The task - Only the pictures should be dropped; copy the rest of the entries exactly.

Data under study -
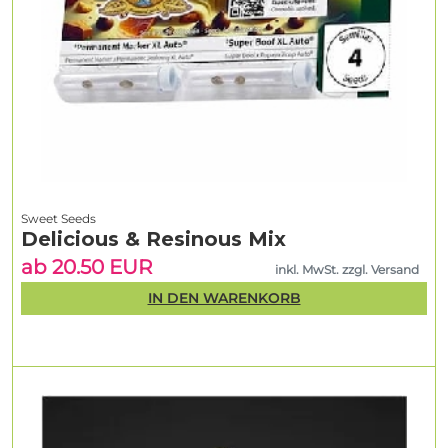
Sweet Seeds
Delicious & Resinous Mix
ab 20.50 EUR
inkl. MwSt. zzgl. Versand
IN DEN WARENKORB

Task output -
Sweet Seeds
Delicious & Resinous Mix
ab 20.50 EUR
inkl. MwSt. zzgl. Versand
IN DEN WARENKORB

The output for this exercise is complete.